There are many businesses who will find it difficult to return to normal, with barbers, hairdressers and beauticians immediately springing to mind, but, with a sensible approach, there will be a way through.
One lesson we can all learn from the Coronavirus outbreak is the importance of good hygiene, and especially in these ‘up and close’ businesses, hygiene standards will never have been so important.
In general, the Chancellor’s financial interventions have been well received but the real test of the economy will come as they are slowly withdrawn.
Announcements made last week included detail of how the furlough scheme will work between August and October to make it more flexible for employers and how support for the self-employed will be extended into August after which both schemes will be removed.

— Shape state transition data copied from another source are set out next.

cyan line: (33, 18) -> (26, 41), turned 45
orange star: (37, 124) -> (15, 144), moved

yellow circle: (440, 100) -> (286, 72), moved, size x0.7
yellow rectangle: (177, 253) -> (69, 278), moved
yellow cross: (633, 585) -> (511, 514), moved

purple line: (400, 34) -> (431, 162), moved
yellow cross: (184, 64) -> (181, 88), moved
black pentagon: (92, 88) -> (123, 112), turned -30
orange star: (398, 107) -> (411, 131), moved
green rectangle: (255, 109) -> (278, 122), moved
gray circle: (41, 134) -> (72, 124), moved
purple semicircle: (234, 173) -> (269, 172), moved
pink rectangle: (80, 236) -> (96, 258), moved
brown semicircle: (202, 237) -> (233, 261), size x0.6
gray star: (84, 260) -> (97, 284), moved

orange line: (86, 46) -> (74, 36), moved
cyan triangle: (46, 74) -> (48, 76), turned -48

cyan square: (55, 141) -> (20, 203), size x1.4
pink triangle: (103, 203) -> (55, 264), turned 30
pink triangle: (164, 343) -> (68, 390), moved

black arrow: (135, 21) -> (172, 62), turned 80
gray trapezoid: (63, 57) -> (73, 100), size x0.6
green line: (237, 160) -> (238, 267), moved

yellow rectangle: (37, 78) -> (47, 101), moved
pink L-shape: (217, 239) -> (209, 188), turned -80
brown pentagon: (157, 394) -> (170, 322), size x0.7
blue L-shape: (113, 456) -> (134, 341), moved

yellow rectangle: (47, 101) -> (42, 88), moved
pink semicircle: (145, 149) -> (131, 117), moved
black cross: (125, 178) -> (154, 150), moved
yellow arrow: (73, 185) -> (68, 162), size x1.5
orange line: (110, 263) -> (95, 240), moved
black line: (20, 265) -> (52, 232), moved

The price of making the furlough scheme more flexible to employers which will allow them to furlough staff part-time effectively, is to require an increasing contribution towards staff costs during the furlough period, starting at covering the national insurance and pension in August, adding 10% of the gross salaries in September rising to 20% in October.
Self-employed workers will be able to claim a second grant in August equivalent to 70% of their average earnings capped at £6,570.